Preliminary psychometric work suggests that PEAK targets not only basic and remedial skills but also more sophisticated language and cognitive skills that are appropriate to individuals without autism. It is common for neurotypical children to have gaps in these skills, which raises the possibility of PEAK assessments being used to identify them, and PEAK interventions being used to address them. Encouragement may be taken from recent research within the area of derived relational responding which showed significant improvements in intelligence test scores following brief exposure to a series of computerized discrete trials of logic deduction with mostly arbitrary stimuli (Cassidy, Roche, & Hayes, 2011). Such effects make logical sense when the derived relations that have interested behavior analysts are compared to the types of skills evaluated in intellectual assessments and promoted in commercial products such as RaiseyourIQ (Thirus, 2016). We therefore see opportunities to employ PEAK technology with neurotypical individuals for purposes of both remediation, as in after school tutoring programs such as FIT Learning (FitLearners.com, 2016) or Sylvan (Sylvianlearning.com, 2016), and for prevention, as in school-based Response to Intervention programs.
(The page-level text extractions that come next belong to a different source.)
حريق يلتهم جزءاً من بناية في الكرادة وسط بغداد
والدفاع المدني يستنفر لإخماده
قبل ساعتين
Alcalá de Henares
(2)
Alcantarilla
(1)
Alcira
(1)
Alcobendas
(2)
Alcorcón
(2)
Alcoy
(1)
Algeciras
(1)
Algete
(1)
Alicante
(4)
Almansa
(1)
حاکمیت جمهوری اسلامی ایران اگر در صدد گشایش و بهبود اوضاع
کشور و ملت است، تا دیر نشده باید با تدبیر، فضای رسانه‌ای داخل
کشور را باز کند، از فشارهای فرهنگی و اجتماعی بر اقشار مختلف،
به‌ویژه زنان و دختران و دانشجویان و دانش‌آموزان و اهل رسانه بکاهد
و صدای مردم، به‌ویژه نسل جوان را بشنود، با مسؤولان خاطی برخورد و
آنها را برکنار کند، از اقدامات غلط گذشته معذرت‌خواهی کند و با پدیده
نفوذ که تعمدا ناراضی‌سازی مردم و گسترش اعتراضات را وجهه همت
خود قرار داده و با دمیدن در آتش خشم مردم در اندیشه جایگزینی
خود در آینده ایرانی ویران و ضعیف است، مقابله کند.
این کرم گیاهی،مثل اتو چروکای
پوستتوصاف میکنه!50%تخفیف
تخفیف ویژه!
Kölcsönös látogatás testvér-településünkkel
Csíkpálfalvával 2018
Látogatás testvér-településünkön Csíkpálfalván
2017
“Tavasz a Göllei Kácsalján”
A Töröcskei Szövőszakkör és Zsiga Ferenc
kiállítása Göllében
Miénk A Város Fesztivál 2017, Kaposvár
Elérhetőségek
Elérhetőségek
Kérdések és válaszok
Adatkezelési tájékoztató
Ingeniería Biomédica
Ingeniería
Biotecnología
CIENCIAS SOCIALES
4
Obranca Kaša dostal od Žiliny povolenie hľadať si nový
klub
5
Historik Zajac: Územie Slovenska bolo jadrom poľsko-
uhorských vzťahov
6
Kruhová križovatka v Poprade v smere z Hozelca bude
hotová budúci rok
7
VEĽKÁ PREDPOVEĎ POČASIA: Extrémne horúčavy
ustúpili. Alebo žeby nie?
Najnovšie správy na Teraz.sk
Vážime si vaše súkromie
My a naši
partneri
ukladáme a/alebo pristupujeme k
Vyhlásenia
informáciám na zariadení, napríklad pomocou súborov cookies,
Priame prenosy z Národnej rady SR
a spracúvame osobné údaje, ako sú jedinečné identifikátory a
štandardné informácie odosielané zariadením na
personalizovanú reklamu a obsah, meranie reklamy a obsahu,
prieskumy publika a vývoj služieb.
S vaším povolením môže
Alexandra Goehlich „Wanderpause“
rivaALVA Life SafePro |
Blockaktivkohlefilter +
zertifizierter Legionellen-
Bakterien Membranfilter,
Neuroimaging as a measure of PEAK interventions effects

In this review we have focused on practical goals of intervention but there is also value in considering theoretical questions that arise in conjunction with intensive intervention programs like PEAK. For example, there is no greater underexplored area of cross-disciplinary collaboration for behavior analysis than neuroscience (Ortu & Vaidya, 2016; Zilio, 2016). Although a few studies have been done examining the neurological correlates of various language training tasks such as stimulus equivalence (Dickins, Singh, Roberts, Burns, Downes, Jimmieson, & Bentall, 2001; Schlund, Cataldo, & Hoehn-Saric, 2008), to our knowledge none have done so using children with autism. Given mainstream interest in the neurological deficits of these children, and the brain's vast potential for neural plasticity, the time seems ripe to evaluate how behavioral interventions may alter and interact with neurological markers. An advantage of neuroscience-focused research is that it places behavioral intervention in a context that mainstream audiences, including policy makers and funding agencies, are predisposed to appreciate, and thereby promotes interdisciplinary discussion. We believe that such neurological changes will be shown following PEAK or other ABA approaches at language training, and when documented will open a multitude of opportunities for research funding, mainstream media validation, and the suppression of unsupported treatments that often are touted as changers of such physiology.

Conclusion

PEAK is the first program to integrate Skinnerian and post-Skinnerian (RFT) formulations of verbal behavior into its assessment and treatment approach for individuals with autism. As we hope is illustrated by this internal research review, however, PEAK was always intended to be considered within the values and procedures of the evidence-based practice movement. The evidence summarized here suggests that valuable steps have been taken toward developing a rigorous technology for delivering language interventions based on applied behavior analysis to persons with autism and related conditions. Ultimately, however, the task of determining what works (and does not work) for individuals with autism is too large to be met by any one research team. Our goal in preparing the present review was twofold: to recruit additional investigators to examine the PEAK system, and to share a framework (psychometric evaluation plus effectiveness assessments of various types) that can be employed in examining any intervention system. Regardless of what future research reveals about PEAK (or any other intervention package), the process of investigation serves the general goal of identifying the best possible interventions for people who have a pressing need for them.